2. The polystyrene foam product according to claim 1, characterized in that, The toughening agent in the polystyrene modification system accounts for 0.5-2% of the mass of polystyrene; the polystyrene modification system also includes other additives, which include one or more of carbon black, graphite, carbon nanotubes, iron oxide red, and red lead.

3. The polystyrene foam product according to claim 1, characterized in that, The average cell diameter of the polystyrene foam product is 20~50μm; the cell density is 10. 8 ~10 13 pcs / cm 3 The 50% compressive strength of the foamed product is 0.5~2.0 MPa, and the density of the foamed product is 0.06~0.12 g / cm³. 3 .

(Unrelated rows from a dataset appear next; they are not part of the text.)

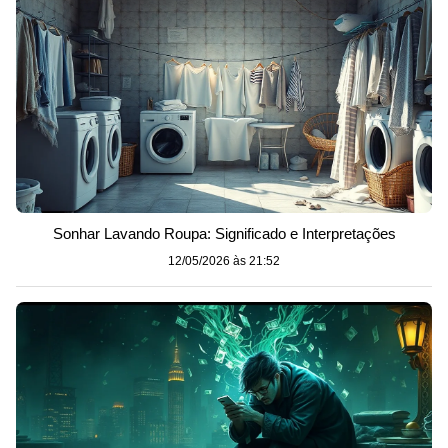
Sonhar Lavando Roupa: Significado e Interpretações
12/05/2026 às 21:52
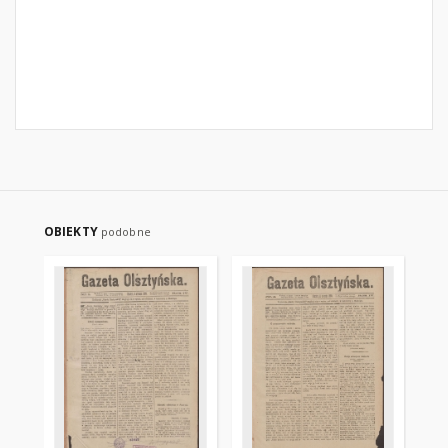
OBIEKTY
podobne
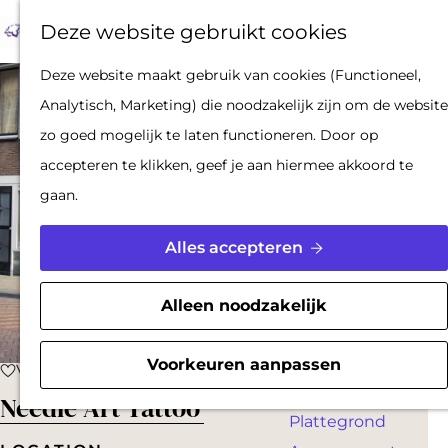
Op pad met een
Z
F
K
Deze website gebruikt cookies
stadsgids
o
a
a
M
De Hollandse
G
Deze website maakt gebruik van cookies (Functioneel,
e
v
a
e
Waterlinies en
a
Analytisch, Marketing) die noodzakelijk zijn om de website
k
o
r
n
Gorinchem
n
zo goed mogelijk te laten functioneren. Door op
e
r
t
u
Vestingdriehoek
a
accepteren te klikken, geef je aan hiermee akkoord te
n
i
Waterstad
a
gaan.
e
Inspiratie
r
t
d
Alles accepteren
e
PLAN JE BEZOEK
e
n
Reserveren
h
Alleen noodzakelijk
Bereikbaarheid
o
Parkeren
m
Voorkeuren aanpassen
Voeg toe als favoriet
Voeg toe als favoriet
Overnachten
e
Needle Art Tattoo
Plattegrond
p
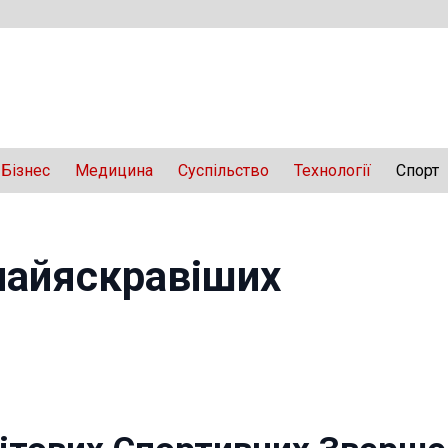
Бізнес
Медицина
Суспільство
Технології
Спорт
найяскравіших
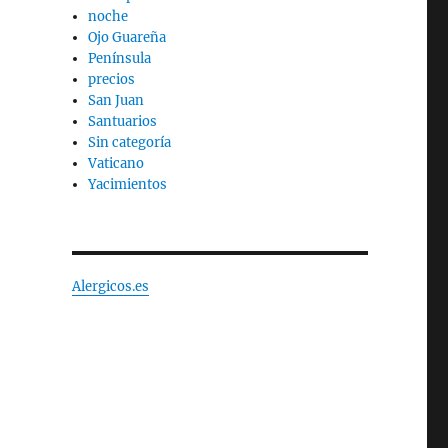
noche
Ojo Guareña
Península
precios
San Juan
Santuarios
Sin categoría
Vaticano
Yacimientos
Alergicos.es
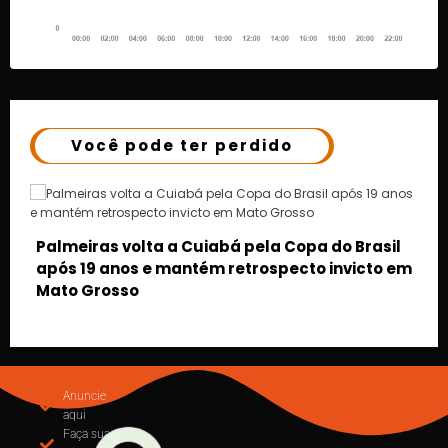
Você pode ter perdido
asil
to em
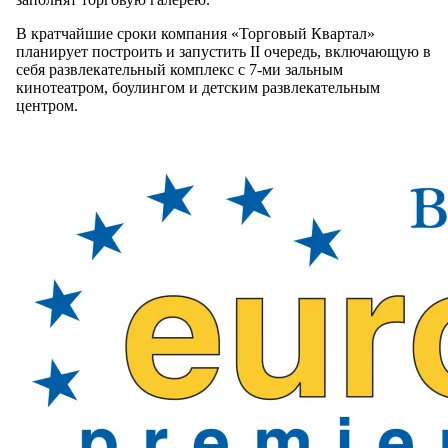
В кратчайшие сроки компания «Торговый Квартал»
планирует построить и запустить II очередь, включающую в
себя развлекательный комплекс с 7-ми зальным
кинотеатром, боулингом и детским развлекательным
центром.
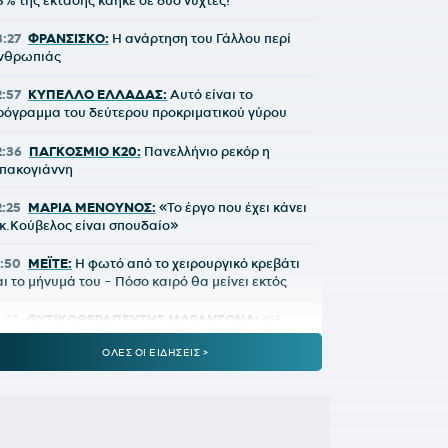
5% της έκτασης κάηκε σε δύο νύχτες!
3:27
ΦΡΑΝΣΙΣΚΟ:
Η ανάρτηση του Γάλλου περί
νθρωπιάς
2:57
ΚΥΠΕΛΛΟ ΕΛΛΑΔΑΣ:
Αυτό είναι το
ρόγραμμα του δεύτερου προκριματικού γύρου
2:36
ΠΑΓΚΟΣΜΙΟ Κ20:
Πανελλήνιο ρεκόρ η
πακογιάννη
2:25
ΜΑΡΙΑ ΜΕΝΟΥΝΟΣ:
«Το έργο που έχει κάνει
 κ.Κούβελος είναι σπουδαίο»
1:50
ΜΕΪΤΕ:
Η φωτό από το χειρουργικό κρεβάτι
αι το μήνυμά του - Πόσο καιρό θα μείνει εκτός
1:42
ΦΥΣΙΚΟΘΕΡΑΠΕΥΤΗΣ ΜΑΡΑΝΤΟΝΑ:
«Η
ατάστασή του ήταν άθλια, δε σηκωνόταν από το
ΟΛΕΣ ΟΙ ΕΙΔΗΣΕΙΣ >
ρεβάτι»
:15
ΚΡΗΤΗ:
Τουρίστας ρωτούσε πόσο να
ληρώσει για να ασελγήσει σε 10χρονο κορίτσι!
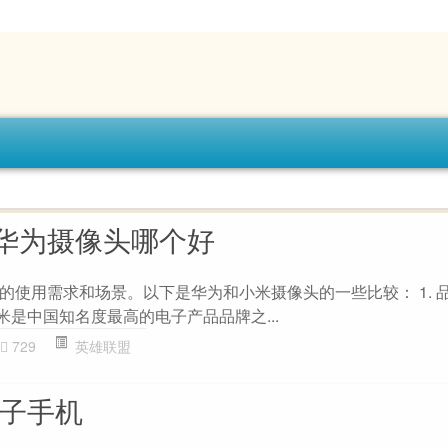
华为摄像头哪个好
的使用需求和场景。以下是华为和小米摄像头的一些比较： 1. 
小米是中国知名度最高的电子产品品牌之...
729
英雄联盟
牌子手机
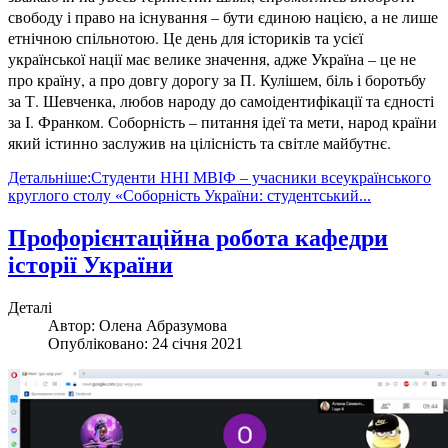
свободу і право на існування – бути єдиною нацією, а не лише
етнічною спільнотою. Це день для істориків та усієї
української нації має велике значення, адже Україна – це не
про країну, а про довгу дорогу за П. Кулішем, біль і боротьбу
за Т. Шевченка, любов народу до самоідентифікації та єдності
за І. Франком. Соборність – питання ідеї та мети, народ країни
який істинно заслужив на цілісність та світле майбутнє.
Детальніше:Студенти ННІ МВІФ – учасники всеукраїнського
круглого столу «Соборність України: студентський...
Профорієнтаційна робота кафедри
історії України
Деталі
Автор:
Олена Абразумова
Опубліковано: 24 січня 2021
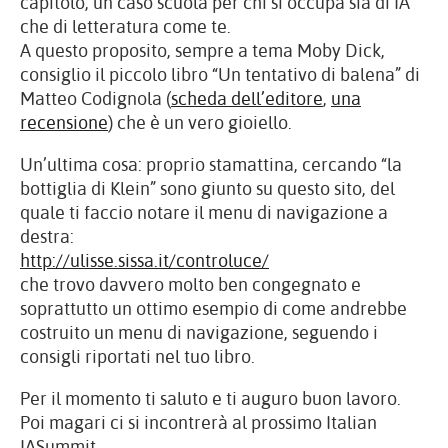
capitolo, un caso scuola per chi si occupa sia di IA
che di letteratura come te.
A questo proposito, sempre a tema Moby Dick,
consiglio il piccolo libro “Un tentativo di balena” di
Matteo Codignola (
scheda dell’editore
,
una
recensione
) che è un vero gioiello.
Un’ultima cosa: proprio stamattina, cercando “la
bottiglia di Klein” sono giunto su questo sito, del
quale ti faccio notare il menu di navigazione a
destra:
http://ulisse.sissa.it/controluce/
che trovo davvero molto ben congegnato e
soprattutto un ottimo esempio di come andrebbe
costruito un menu di navigazione, seguendo i
consigli riportati nel tuo libro.
Per il momento ti saluto e ti auguro buon lavoro.
Poi magari ci si incontrerà al prossimo Italian
IASummit.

4. A method for preparing a polystyrene foamed product as described in any one of claims 1-3, characterized in that, The preparation method includes the following steps: S1. Weigh the raw materials for the foamed product, mix polystyrene, chemical foaming agent, foaming aid and toughening agent, melt-blend and extrude in an extruder, and granulate to obtain modified polystyrene microparticles; S2. The physical foaming system consisting of water, physical foaming agent, and dispersant, along with the microparticles obtained in step S1, is added to a reaction vessel. Under saturated gas conditions, the mixture is pressurized, heated, and stirred. After saturation, the mixture is cooled and removed. The microparticles are then pre-expanded and molded to obtain polystyrene foamed products.

5. The method for preparing polystyrene foamed products according to claim 4, characterized in that, In step S2, the pressure applied is 0.5~1.5MPa, the heating temperature is 100~140℃, the steam pressure during molding is 0.5~1.5bar, and the molding time is 10~30s.